Exercise goal: Could you copy out every line of the data where the word "Händler" occurs?

Dataset excerpts:
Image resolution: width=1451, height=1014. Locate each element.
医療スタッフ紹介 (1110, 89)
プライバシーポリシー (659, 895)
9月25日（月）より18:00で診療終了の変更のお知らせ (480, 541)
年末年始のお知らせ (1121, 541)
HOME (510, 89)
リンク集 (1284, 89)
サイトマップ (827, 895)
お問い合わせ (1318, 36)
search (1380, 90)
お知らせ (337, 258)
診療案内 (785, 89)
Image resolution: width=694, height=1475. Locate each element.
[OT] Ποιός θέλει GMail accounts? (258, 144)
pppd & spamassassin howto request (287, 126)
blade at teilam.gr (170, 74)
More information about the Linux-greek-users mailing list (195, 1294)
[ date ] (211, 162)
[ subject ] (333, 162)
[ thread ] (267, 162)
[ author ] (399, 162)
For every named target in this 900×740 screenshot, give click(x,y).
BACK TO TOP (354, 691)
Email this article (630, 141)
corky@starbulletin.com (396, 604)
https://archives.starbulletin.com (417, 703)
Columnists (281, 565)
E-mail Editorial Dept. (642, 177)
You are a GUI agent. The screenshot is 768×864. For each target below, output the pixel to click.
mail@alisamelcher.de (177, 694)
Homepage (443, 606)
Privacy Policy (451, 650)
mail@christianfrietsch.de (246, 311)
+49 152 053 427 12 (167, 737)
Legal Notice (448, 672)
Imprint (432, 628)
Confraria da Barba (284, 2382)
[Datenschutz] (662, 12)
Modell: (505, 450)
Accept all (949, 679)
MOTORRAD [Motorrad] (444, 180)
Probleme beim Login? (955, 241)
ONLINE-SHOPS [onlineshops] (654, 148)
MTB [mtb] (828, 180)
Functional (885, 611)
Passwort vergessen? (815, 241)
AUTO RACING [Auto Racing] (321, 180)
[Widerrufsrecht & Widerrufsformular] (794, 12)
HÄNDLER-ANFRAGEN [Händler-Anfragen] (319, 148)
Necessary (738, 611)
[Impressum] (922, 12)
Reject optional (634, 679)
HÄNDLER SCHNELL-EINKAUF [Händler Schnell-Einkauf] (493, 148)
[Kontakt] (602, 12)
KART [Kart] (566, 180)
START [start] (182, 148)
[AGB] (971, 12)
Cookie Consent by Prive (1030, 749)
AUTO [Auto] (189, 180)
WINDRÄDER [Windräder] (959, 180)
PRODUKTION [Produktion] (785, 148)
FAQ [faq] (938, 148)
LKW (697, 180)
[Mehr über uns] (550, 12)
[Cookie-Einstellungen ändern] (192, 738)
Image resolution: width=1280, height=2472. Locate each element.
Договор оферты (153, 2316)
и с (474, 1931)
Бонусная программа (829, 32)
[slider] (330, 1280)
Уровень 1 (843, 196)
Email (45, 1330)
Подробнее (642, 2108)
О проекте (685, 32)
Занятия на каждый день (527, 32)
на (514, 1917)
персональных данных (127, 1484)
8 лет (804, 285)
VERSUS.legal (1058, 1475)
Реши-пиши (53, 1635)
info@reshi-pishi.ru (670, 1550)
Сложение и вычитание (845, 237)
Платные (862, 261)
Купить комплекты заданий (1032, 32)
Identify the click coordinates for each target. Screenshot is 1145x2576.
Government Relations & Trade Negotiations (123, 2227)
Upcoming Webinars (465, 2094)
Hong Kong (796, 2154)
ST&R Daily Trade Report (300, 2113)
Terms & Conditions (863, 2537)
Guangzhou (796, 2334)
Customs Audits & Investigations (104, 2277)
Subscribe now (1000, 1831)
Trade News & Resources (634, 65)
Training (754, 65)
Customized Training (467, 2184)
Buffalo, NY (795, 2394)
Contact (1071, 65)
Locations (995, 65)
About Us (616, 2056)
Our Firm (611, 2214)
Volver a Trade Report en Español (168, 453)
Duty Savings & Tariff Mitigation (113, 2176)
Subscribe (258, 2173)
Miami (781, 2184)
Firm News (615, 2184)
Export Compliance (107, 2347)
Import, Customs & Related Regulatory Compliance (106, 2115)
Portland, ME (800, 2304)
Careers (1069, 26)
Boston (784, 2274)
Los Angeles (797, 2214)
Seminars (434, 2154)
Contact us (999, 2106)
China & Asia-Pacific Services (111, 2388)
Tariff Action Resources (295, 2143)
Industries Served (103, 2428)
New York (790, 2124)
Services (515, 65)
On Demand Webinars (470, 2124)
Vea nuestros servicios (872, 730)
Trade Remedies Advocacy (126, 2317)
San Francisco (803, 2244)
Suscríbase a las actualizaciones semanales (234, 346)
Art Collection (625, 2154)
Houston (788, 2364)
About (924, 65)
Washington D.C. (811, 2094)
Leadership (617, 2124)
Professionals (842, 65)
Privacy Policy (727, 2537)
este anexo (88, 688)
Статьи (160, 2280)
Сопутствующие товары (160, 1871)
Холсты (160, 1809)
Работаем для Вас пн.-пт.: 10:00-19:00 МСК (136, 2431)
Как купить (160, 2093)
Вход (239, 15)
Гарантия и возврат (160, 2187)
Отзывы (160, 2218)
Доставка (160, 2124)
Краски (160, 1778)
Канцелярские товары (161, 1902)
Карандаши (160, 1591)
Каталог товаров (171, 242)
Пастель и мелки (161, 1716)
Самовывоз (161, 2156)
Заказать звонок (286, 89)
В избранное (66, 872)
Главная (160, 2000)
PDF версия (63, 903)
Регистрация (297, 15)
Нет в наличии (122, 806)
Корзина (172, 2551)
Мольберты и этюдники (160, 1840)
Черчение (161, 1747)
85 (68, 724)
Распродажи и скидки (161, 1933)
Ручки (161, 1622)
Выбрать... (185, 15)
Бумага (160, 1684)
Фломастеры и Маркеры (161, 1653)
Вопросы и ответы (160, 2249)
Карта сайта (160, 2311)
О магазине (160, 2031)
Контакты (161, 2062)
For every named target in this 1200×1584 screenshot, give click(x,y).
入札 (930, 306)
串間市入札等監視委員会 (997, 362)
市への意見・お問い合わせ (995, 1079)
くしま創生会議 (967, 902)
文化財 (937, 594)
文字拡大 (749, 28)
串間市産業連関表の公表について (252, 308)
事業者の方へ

Written answer:
HÄNDLER-ANFRAGEN [Händler-Anfragen] (319, 148)
HÄNDLER SCHNELL-EINKAUF [Händler Schnell-Einkauf] (493, 148)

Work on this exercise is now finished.